See more in Example/main.swift. You can run the examples:

$ make example
# xcodebuild output…

./build/Example
Excerpt from today's featured article at Wikipedia: Upper and Lower Table Rock are two prominent volcanic plateaus just north of…

Performance

There's a benchmark in Benchmark/main.swift. It builds up complex nested Futures (the futEnd variable in the code) in a loop 2000 times (numberOfFutureCompositions) and chains them into one big composite Future (the fut variable). Then the benchmark waits for the Future to complete.

We repeat this 500 times (numberOfIterations) to get the arithmetic mean and standard deviation of time spent completing each composite Future.

Compile it with Release build configuration, which enables -O compiler flag. Then run it from the terminal.
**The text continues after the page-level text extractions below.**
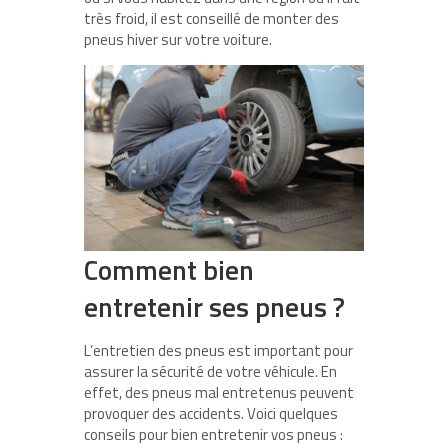
très froid, il est conseillé de monter des
pneus hiver sur votre voiture.
Comment bien
entretenir ses pneus ?
L’entretien des pneus est important pour
assurer la sécurité de votre véhicule. En
effet, des pneus mal entretenus peuvent
provoquer des accidents. Voici quelques
conseils pour bien entretenir vos pneus :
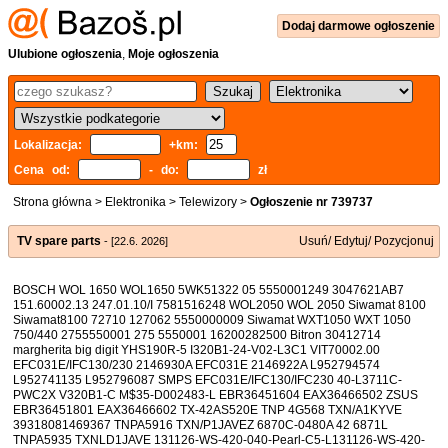
Dodaj
darmowe
ogłoszenie
Ulubione ogłoszenia
,
Moje ogłoszenia
Lokalizacja:
+km:
Cena od:
- do:
zł
Strona główna
>
Elektronika
>
Telewizory
>
Ogłoszenie nr 739737
TV spare parts
Usuń/ Edytuj/ Pozycjonuj
- [22.6. 2026]
BOSCH WOL 1650 WOL1650 5WK51322 05 5550001249 3047621AB7
151.60002.13 247.01.10/I 7581516248 WOL2050 WOL 2050 Siwamat 8100
Siwamat8100 72710 127062 5550000009 Siwamat WXT1050 WXT 1050
750/440 2755550001 275 5550001 16200282500 Bitron 30412714
margherita big digit YHS190R-5 I320B1-24-V02-L3C1 VIT70002.00
EFC031E/IFC130/230 2146930A EFC031E 2146922A L952794574
L952741135 L952796087 SMPS EFC031E/IFC130/IFC230 40-L3711C-
PWC2X V320B1-C M$35-D002483-L EBR36451604 EAX36466502 ZSUS
EBR36451801 EAX36466602 TX-42AS520E TNP 4G568 TXN/A1KYVE
39318081469367 TNPA5916 TXN/P1JAVEZ 6870C-0480A 42 6871L
TNPA5935 TXNLD1JAVE 131126-WS-420-040-Pearl-C5-L131126-WS-420-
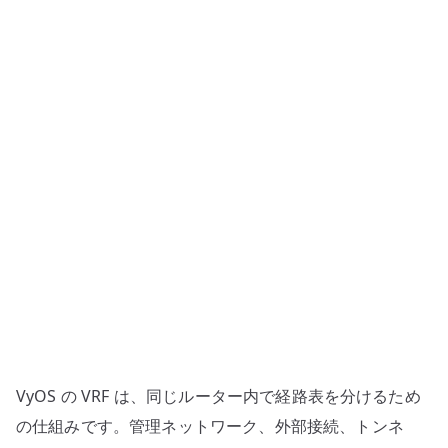
経
路
表
を
分
け
る
設
計
と
確
認
へ
の
VyOS の VRF は、同じルーター内で経路表を分けるため
の仕組みです。管理ネットワーク、外部接続、トンネ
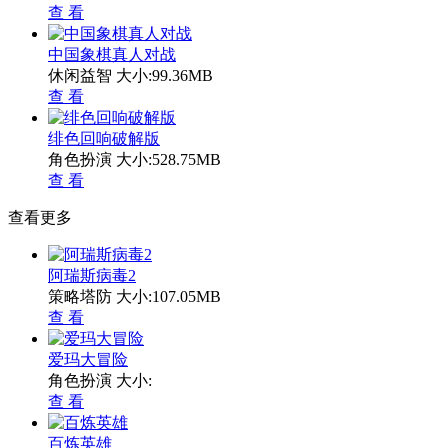
查 看
中国象棋真人对战
休闲益智
大小:99.36MB
查 看
绯色回响破解版
角色扮演
大小:528.75MB
查 看
查看更多
阿瑞斯病毒2
策略塔防
大小:107.05MB
查 看
爱玛大冒险
角色扮演
大小:
查 看
百炼英雄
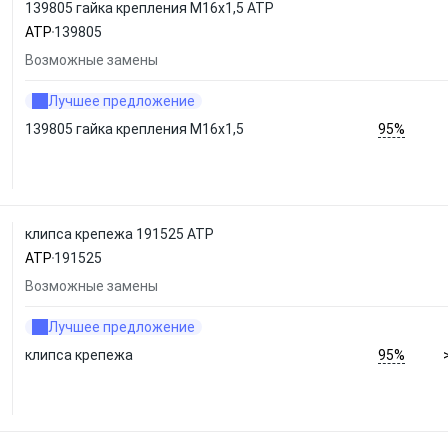
139805 гайка крепления М16х1,5 ATP
ATP
139805
Возможные замены
Лучшее предложение
95%
139805 гайка крепления М16х1,5
клипса крепежа 191525 ATP
ATP
191525
Возможные замены
Лучшее предложение
95%
клипса крепежа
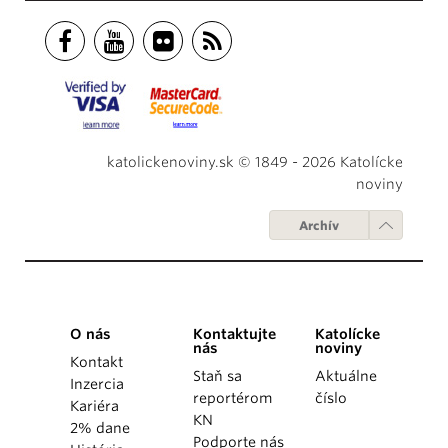
katolickenoviny.sk © 1849 - 2026 Katolícke
noviny
Archív
O nás
Kontaktujte
Katolícke
nás
noviny
Kontakt
Staň sa
Aktuálne
Inzercia
reportérom
číslo
Kariéra
KN
2% dane
Podporte nás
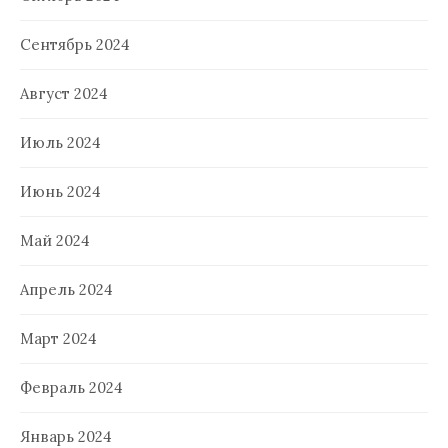
Сентябрь 2024
Август 2024
Июль 2024
Июнь 2024
Май 2024
Апрель 2024
Март 2024
Февраль 2024
Январь 2024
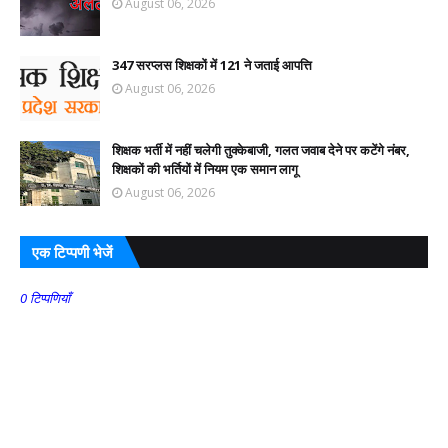
August 06, 2026
347 सरप्लस शिक्षकों में 121 ने जताई आपत्ति
August 06, 2026
शिक्षक भर्ती में नहीं चलेगी तुक्केबाजी, गलत जवाब देने पर कटेंगे नंबर,
शिक्षकों की भर्तियों में नियम एक समान लागू
August 06, 2026
एक टिप्पणी भेजें
0 टिप्पणियाँ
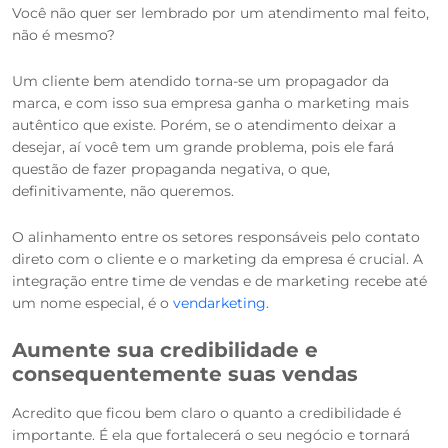
Você não quer ser lembrado por um atendimento mal feito,
não é mesmo?
Um cliente bem atendido torna-se um propagador da
marca, e com isso sua empresa ganha o marketing mais
autêntico que existe. Porém, se o atendimento deixar a
desejar, aí você tem um grande problema, pois ele fará
questão de fazer propaganda negativa, o que,
definitivamente, não queremos.
O alinhamento entre os setores responsáveis pelo contato
direto com o cliente e o marketing da empresa é crucial. A
integração entre time de vendas e de marketing recebe até
um nome especial, é o
vendarketing
.
Aumente sua credibilidade e
consequentemente suas vendas
Acredito que ficou bem claro o quanto a credibilidade é
importante. É ela que fortalecerá o seu negócio e tornará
Example run with MacBook Pro (MacBookPro11,3) 2.6 GHz Intel Core i7 Haswell, 16 GB 1600 MHz DDR3:

$ make benchmark
# xcodebuild output…

./build/Benchmark
iterations: 500, futures composed: 2000

warm up: 71 ms (± 2 ms)
measure: 71 ms (± 2 ms)

Apple Swift version 4.0.3 (swiftlang-900.0.74.1 clang-900.0.39.2)
Target: x86_64-apple-macosx10.9

Total memory consumption of the process stayed below 20 MB.

Future work

  • Implement Future cancellation and timeouts
  • Implement more composition operations on Futures

License

MiniFuture is released under the MIT license. See LICENSE.txt for details.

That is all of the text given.